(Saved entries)
───

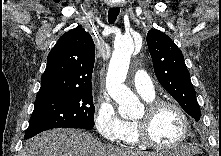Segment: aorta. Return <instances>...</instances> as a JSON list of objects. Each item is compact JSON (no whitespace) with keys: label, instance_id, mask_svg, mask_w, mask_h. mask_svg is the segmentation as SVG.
Returning a JSON list of instances; mask_svg holds the SVG:
<instances>
[{"label":"aorta","instance_id":"762f6f07","mask_svg":"<svg viewBox=\"0 0 221 156\" xmlns=\"http://www.w3.org/2000/svg\"><path fill=\"white\" fill-rule=\"evenodd\" d=\"M133 51L134 40L130 35L117 39L106 77V89L119 105V114L124 118L137 117L143 111L138 97L124 84Z\"/></svg>","mask_w":221,"mask_h":156}]
</instances>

───

Retype every entry exactly as written, but omit the pictures.

SOLUTION TO THE EXERCISE
Segment: aorta. Return <instances>...</instances> as a JSON list of objects. Each item is compact JSON (no whitespace) with keys: label, instance_id, mask_svg, mask_w, mask_h. mask_svg is the segmentation as SVG.
Returning a JSON list of instances; mask_svg holds the SVG:
<instances>
[{"label":"aorta","instance_id":"762f6f07","mask_svg":"<svg viewBox=\"0 0 221 156\" xmlns=\"http://www.w3.org/2000/svg\"><path fill=\"white\" fill-rule=\"evenodd\" d=\"M133 51L134 40L130 35L117 39L106 77V89L119 105V114L124 118L137 117L143 111L138 97L124 84Z\"/></svg>","mask_w":221,"mask_h":156}]
</instances>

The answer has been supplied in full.